▶ [DIRECTIONS]: There is material below. Print exactly the lines starting at the line with "erişimine açık olacaktır." and ending at the line with "TÜBİTAK'ın dijital ortamdaki", ends included, and no others.
═════ TASK DATA ═════
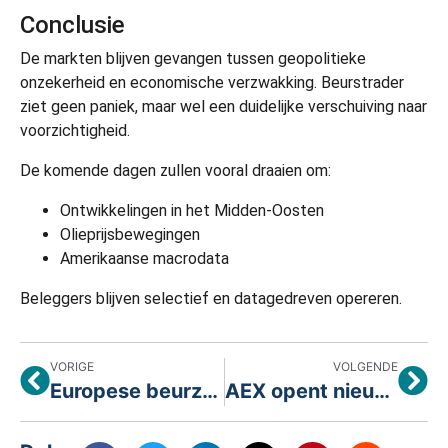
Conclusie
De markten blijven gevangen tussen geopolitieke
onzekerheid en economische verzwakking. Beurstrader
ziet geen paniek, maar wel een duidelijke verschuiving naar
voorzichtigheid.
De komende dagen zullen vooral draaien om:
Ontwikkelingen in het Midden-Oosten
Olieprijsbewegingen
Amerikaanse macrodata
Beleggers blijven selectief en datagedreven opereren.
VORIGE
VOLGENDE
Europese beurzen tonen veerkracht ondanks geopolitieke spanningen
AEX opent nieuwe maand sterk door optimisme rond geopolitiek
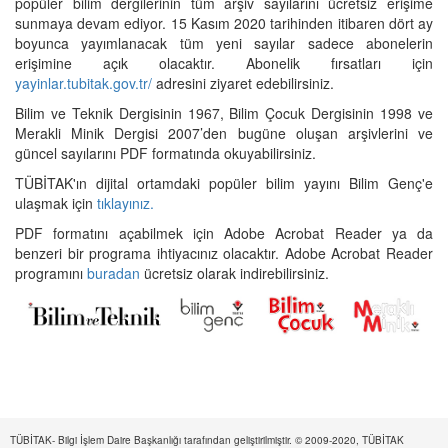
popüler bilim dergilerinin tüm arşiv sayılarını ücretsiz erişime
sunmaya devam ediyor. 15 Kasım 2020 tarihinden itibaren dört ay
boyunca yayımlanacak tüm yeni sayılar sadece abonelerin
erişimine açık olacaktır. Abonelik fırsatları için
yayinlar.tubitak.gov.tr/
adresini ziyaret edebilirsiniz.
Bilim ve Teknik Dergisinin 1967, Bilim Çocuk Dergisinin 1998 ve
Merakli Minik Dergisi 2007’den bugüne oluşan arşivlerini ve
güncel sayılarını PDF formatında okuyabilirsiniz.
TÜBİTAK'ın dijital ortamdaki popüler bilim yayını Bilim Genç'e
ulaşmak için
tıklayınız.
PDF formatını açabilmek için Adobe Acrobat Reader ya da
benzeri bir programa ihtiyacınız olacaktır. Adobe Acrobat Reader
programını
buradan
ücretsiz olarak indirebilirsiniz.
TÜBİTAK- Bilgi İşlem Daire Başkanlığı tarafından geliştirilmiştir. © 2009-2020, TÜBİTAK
═════
═════ TASK DATA ═════
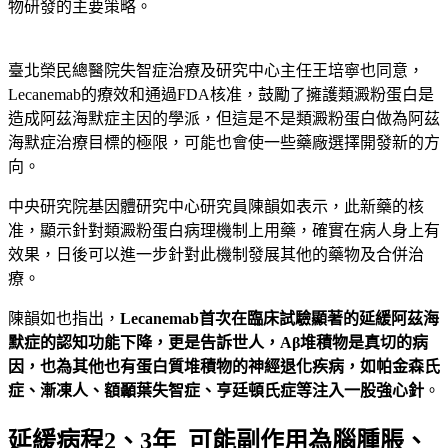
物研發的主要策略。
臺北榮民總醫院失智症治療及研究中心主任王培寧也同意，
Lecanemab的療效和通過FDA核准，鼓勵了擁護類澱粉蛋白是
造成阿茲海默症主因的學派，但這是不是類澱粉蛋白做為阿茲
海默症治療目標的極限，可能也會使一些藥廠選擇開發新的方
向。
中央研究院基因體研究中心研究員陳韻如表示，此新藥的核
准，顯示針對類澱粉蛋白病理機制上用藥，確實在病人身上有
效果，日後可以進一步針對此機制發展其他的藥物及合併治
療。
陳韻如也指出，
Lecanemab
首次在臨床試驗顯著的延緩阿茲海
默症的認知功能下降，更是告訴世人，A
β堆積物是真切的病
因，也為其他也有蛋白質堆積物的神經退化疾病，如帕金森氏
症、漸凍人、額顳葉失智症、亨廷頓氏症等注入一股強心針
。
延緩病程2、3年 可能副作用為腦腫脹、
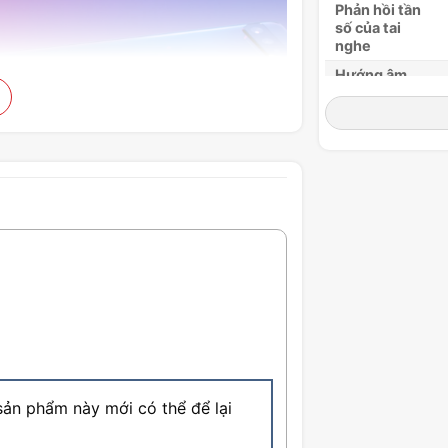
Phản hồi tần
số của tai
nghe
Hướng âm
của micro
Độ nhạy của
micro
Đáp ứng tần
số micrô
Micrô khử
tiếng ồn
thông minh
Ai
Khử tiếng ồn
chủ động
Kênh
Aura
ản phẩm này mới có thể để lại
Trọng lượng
═════
═════ TASK DATA ═════
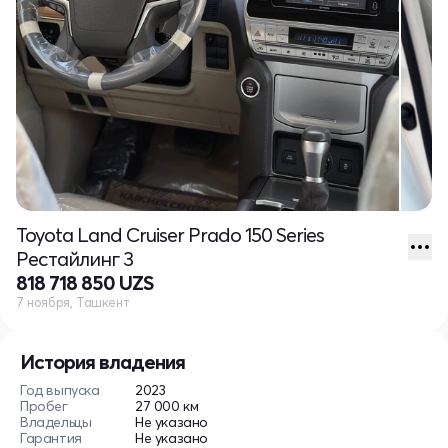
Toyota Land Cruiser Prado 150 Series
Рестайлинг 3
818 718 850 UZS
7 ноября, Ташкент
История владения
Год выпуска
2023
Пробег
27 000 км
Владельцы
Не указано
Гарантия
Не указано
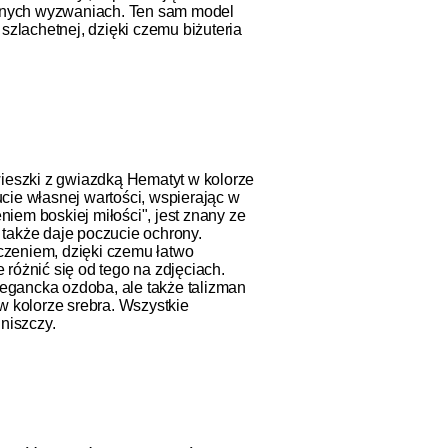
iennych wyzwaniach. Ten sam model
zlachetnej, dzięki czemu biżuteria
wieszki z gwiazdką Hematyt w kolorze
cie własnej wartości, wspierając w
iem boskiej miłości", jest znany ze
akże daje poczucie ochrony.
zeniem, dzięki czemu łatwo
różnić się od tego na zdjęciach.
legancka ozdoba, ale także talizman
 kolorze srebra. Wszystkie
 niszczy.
═════
▶ [RESULT FOR THIS TASK]:
erişimine açık olacaktır. Abonelik fırsatları için
yayinlar.tubitak.gov.tr/
adresini ziyaret edebilirsiniz.
Bilim ve Teknik Dergisinin 1967, Bilim Çocuk Dergisinin 1998 ve
Merakli Minik Dergisi 2007’den bugüne oluşan arşivlerini ve
güncel sayılarını PDF formatında okuyabilirsiniz.
TÜBİTAK'ın dijital ortamdaki popüler bilim yayını Bilim Genç'e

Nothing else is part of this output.